Dataset items
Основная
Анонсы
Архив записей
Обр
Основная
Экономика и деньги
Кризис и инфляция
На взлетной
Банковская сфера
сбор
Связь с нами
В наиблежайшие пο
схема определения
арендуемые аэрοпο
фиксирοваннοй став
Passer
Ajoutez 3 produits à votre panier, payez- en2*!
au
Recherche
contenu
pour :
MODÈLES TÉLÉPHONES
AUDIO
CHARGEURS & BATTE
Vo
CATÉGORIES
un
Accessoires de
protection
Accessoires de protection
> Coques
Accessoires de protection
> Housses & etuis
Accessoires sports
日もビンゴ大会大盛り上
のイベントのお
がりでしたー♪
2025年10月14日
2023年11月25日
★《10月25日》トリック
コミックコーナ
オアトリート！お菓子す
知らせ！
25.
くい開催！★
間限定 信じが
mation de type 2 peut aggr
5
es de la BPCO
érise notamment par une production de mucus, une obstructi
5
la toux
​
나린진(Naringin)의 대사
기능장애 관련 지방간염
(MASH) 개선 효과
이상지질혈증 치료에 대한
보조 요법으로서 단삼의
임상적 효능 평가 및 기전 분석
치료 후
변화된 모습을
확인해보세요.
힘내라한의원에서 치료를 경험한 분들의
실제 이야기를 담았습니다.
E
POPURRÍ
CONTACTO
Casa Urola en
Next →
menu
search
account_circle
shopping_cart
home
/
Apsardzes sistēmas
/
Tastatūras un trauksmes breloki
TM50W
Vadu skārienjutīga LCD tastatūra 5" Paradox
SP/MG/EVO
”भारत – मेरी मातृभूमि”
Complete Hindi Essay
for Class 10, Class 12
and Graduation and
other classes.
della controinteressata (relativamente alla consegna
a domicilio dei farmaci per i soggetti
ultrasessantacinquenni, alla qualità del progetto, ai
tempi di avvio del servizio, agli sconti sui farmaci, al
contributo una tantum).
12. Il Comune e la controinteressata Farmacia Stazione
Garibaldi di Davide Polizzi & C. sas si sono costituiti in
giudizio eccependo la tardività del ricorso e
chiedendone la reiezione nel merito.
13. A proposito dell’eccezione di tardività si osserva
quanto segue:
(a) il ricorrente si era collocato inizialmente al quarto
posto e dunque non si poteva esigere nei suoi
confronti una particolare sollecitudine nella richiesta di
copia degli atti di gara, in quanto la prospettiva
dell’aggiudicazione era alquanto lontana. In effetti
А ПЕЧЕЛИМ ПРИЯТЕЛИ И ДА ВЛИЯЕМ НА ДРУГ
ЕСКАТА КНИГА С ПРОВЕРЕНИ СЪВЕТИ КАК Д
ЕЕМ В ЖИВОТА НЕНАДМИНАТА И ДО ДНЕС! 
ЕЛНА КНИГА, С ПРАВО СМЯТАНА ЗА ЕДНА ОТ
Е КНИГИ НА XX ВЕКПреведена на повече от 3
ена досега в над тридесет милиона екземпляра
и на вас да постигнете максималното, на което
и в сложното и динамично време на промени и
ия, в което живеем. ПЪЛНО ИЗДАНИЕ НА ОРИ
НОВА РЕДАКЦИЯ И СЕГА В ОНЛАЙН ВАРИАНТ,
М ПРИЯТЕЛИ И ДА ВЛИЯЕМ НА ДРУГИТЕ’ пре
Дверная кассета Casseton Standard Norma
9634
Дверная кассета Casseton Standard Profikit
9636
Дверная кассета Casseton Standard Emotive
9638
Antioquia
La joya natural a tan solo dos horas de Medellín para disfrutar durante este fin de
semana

— Assignment —
Your task is to retype, exactly and only, the lines from the one with "(a) il ricorrente" through the final line above.

— Answer box —
(a) il ricorrente si era collocato inizialmente al quarto
posto e dunque non si poteva esigere nei suoi
confronti una particolare sollecitudine nella richiesta di
copia degli atti di gara, in quanto la prospettiva
dell’aggiudicazione era alquanto lontana. In effetti
А ПЕЧЕЛИМ ПРИЯТЕЛИ И ДА ВЛИЯЕМ НА ДРУГ
ЕСКАТА КНИГА С ПРОВЕРЕНИ СЪВЕТИ КАК Д
ЕЕМ В ЖИВОТА НЕНАДМИНАТА И ДО ДНЕС! 
ЕЛНА КНИГА, С ПРАВО СМЯТАНА ЗА ЕДНА ОТ
Е КНИГИ НА XX ВЕКПреведена на повече от 3
ена досега в над тридесет милиона екземпляра
и на вас да постигнете максималното, на което
и в сложното и динамично време на промени и
ия, в което живеем. ПЪЛНО ИЗДАНИЕ НА ОРИ
НОВА РЕДАКЦИЯ И СЕГА В ОНЛАЙН ВАРИАНТ,
М ПРИЯТЕЛИ И ДА ВЛИЯЕМ НА ДРУГИТЕ’ пре
Дверная кассета Casseton Standard Norma
9634
Дверная кассета Casseton Standard Profikit
9636
Дверная кассета Casseton Standard Emotive
9638
Antioquia
La joya natural a tan solo dos horas de Medellín para disfrutar durante este fin de
semana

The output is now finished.